DATA FOR PROCESSING:
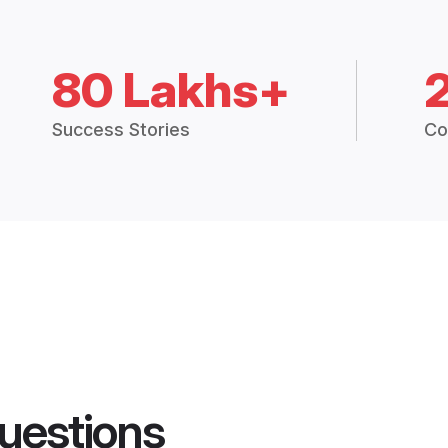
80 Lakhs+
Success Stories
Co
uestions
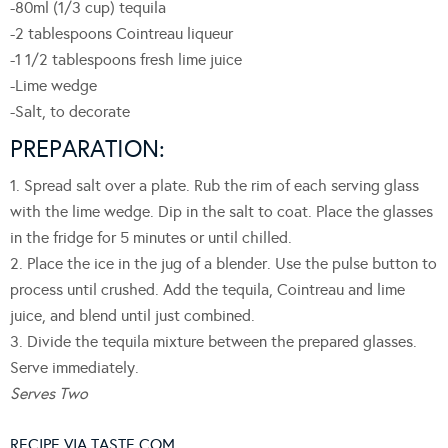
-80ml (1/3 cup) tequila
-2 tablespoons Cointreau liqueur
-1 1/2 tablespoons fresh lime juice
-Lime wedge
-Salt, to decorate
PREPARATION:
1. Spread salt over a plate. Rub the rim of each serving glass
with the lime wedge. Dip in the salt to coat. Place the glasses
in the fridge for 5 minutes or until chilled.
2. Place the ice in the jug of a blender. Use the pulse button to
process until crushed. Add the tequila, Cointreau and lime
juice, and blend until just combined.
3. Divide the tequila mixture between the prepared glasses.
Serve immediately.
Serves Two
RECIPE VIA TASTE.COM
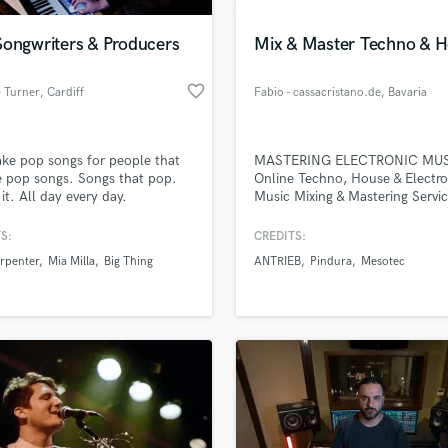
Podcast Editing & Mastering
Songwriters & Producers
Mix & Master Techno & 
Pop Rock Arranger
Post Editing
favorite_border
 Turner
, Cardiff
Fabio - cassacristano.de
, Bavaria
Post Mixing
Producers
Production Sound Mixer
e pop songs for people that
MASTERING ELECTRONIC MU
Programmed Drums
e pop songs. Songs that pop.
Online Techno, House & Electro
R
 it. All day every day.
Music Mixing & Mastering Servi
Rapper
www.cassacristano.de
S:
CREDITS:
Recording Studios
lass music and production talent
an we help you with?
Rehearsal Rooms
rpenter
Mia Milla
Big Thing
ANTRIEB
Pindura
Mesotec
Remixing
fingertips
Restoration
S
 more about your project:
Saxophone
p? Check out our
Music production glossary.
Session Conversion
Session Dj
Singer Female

==

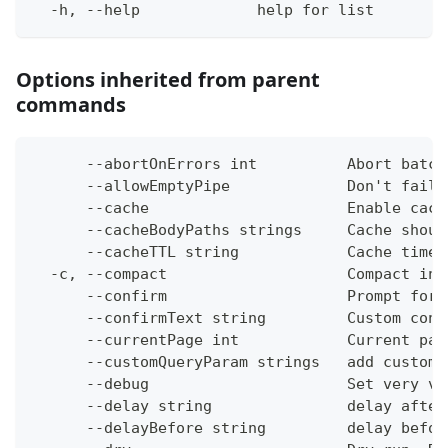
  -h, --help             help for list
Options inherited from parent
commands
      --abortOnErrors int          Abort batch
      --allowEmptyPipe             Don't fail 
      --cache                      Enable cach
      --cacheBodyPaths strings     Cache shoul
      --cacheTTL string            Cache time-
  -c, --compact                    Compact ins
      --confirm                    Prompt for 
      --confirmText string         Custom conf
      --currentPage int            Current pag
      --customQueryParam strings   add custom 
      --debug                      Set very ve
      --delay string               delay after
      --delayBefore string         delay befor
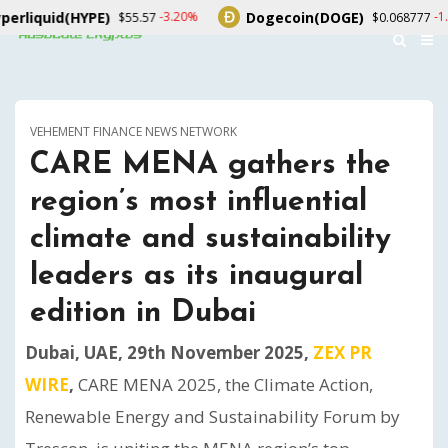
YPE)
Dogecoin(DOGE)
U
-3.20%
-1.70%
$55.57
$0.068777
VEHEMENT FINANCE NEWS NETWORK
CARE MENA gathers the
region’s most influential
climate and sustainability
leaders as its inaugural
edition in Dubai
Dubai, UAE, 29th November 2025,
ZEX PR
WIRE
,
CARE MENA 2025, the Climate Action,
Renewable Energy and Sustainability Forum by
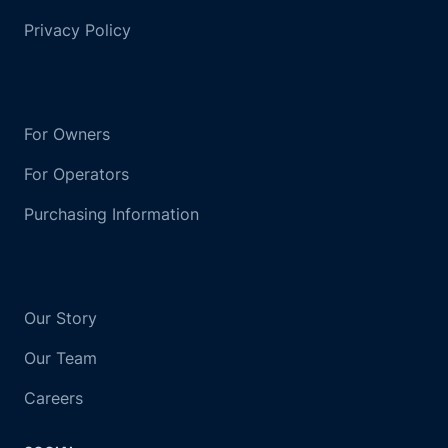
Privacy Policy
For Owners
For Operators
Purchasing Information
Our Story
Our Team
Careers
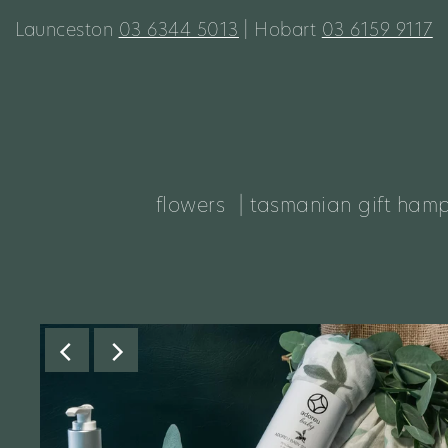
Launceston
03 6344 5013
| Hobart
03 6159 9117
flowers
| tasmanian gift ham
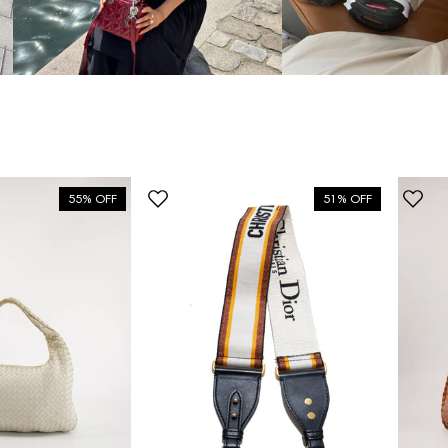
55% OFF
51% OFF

WHAT TO WORK ON: In the data above, find the line with "Podcast Editing & Mastering" and the line with "Singer Female". Retype both, plus every line between them, exactly.

SOLUTION:
Podcast Editing & Mastering
Songwriters & Producers
Mix & Master Techno & 
Pop Rock Arranger
Post Editing
favorite_border
 Turner
, Cardiff
Fabio - cassacristano.de
, Bavaria
Post Mixing
Producers
Production Sound Mixer
e pop songs for people that
MASTERING ELECTRONIC MU
Programmed Drums
e pop songs. Songs that pop.
Online Techno, House & Electro
R
 it. All day every day.
Music Mixing & Mastering Servi
Rapper
www.cassacristano.de
S:
CREDITS:
Recording Studios
lass music and production talent
an we help you with?
Rehearsal Rooms
rpenter
Mia Milla
Big Thing
ANTRIEB
Pindura
Mesotec
Remixing
fingertips
Restoration
S
 more about your project:
Saxophone
p? Check out our
Music production glossary.
Session Conversion
Session Dj
Singer Female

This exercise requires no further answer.